Endometrial cancer represents the sixth most common female tumour. Platinum-based chemotherapy is the current standard of care in first-line treatment of advanced endometrial cancer. However, the prognosis is poor, with limited response rates and no standard of care after progression. Several immune checkpoint inhibitors have been approved for the treatment of advanced endometrial cancer, which was previously treated with platinum-based chemotherapy, i.e. pembrolizumab alone for mismatch repair deficient (dMMR)-microsatellite-instable (MSI) endometrial cancer or otherwise combined with the tyrosine-kinase inhibitor lenvatinib, and dostarlimab for dMMR/MSI disease.¹ Immune checkpoint inhibitors are currently being tested as first-line treatment for advanced endometrial cancer in addition to chemotherapy.
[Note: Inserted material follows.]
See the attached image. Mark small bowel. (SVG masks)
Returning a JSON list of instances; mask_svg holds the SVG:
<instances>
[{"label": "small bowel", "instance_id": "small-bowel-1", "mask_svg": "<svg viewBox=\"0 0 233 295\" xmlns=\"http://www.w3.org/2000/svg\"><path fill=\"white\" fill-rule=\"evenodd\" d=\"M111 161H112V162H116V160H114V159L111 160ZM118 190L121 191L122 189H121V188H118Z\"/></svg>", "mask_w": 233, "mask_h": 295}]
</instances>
In this study we address the efficacy and safety of adding immune checkpoint inhibitors to standard chemotherapy as a first-line treatment of advanced endometrial cancer. We pooled data from two randomised phase III clinical trials, including patients receiving immune checkpoint inhibitors plus chemotherapy in the experimental arm, compared with chemotherapy plus placebo in the control arm.^{2, 3} We calculated hazard ratios for progression-free survival (PFS); and risk ratios for adverse events with 95% confidence intervals. A value of p < 0.05 was considered statistically significant, and all tests were two-sided. RevMan v.5.4 was used for the meta-analysis.
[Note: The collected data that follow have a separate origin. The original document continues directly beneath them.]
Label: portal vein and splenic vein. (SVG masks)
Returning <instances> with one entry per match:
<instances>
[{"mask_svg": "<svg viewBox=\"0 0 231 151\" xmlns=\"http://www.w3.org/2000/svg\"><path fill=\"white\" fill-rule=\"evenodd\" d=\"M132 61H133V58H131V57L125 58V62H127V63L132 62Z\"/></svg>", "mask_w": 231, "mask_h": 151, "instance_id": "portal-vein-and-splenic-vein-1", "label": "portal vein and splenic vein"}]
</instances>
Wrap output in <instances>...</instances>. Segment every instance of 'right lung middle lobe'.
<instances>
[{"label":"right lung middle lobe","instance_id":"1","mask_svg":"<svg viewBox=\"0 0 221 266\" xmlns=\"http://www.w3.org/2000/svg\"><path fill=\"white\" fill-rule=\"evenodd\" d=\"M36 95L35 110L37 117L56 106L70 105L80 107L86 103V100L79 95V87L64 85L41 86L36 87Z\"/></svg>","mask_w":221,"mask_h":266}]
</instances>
Overall, 1303 stage III/IV patients were treated in the included studies. Among them, 26.3% had MSI cancers and 73.7% had microsatellite stability (MSS) cancers. In the experimental arms, 407 patients received pembrolizumab + chemotherapy (followed by pembrolizumab maintenance) in the NRG-GY018 trial, and 241 received dostarlimab + chemotherapy (followed by dostarlimab maintenance) in the RUBY trial; in the control arms, 409 and 246 total patients were treated with chemotherapy and placebo in the two studies, respectively. Both studies had PFS as the primary end point. Adding immune checkpoint inhibitors to chemotherapy significantly improved PFS in dMMR/MSI and proficient MMR/MSS patients, compared with chemotherapy/placebo. No difference in all-grade adverse events emerged between the two arms; however, immune checkpoint inhibitors plus chemotherapy increased the risk of adverse events of Grade 3 or above (Figure 1). Overall survival data were not mature at the time of our analysis.
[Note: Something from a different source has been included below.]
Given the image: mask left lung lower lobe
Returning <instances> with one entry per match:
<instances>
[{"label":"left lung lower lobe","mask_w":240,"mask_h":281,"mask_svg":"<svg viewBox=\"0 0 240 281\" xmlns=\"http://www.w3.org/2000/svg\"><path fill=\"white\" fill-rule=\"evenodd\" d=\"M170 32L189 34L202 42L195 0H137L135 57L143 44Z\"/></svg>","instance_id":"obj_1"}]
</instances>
Adding immune checkpoint inhibitors to chemotherapy significantly improves PFS in first-line endometrial cancer, regardless of MMR status. Among the gynaecological tumours, endometrial cancer—especially the endometrial subtype—displays the highest rate of dMMR/MSI, found in 15–30% of cases. The presence of dMMR is often associated with poor prognostic factors, such as high grade or stage, and has an intermediate prognosis between ‘copy number low’ and p53-mutated tumours according to the ProMiSe classification.^{4, 5} In the metastatic setting, MMR is a useful biomarker for identifying patients with progressive disease despite platinum therapy, for which immune checkpoint inhibitors are effective alone or combined with other agents, such as tyrosine-kinase inhibitors.¹ However, first-line studies seem to topple this paradigm, and the reason for the different role of MMR status in this setting is not clear. Notwithstanding, MMR status is helpful for the individuation of Lynch syndrome and familiar prevention. Given a warning on adverse events of Grade 3 or above found in our analysis, OS data warrant a longer follow up to define the subset of patients who may achieve the utmost benefit from treatment intensification, sparing the other patients from unnecessary toxicities. Besides MMR, other biomarkers should be investigated for a possible prognostic role in using immune checkpoint inhibitors, such as programmed death-ligand 1, tumour mutational burden, or elements of the tumour microenvironment, building multi-marker classification.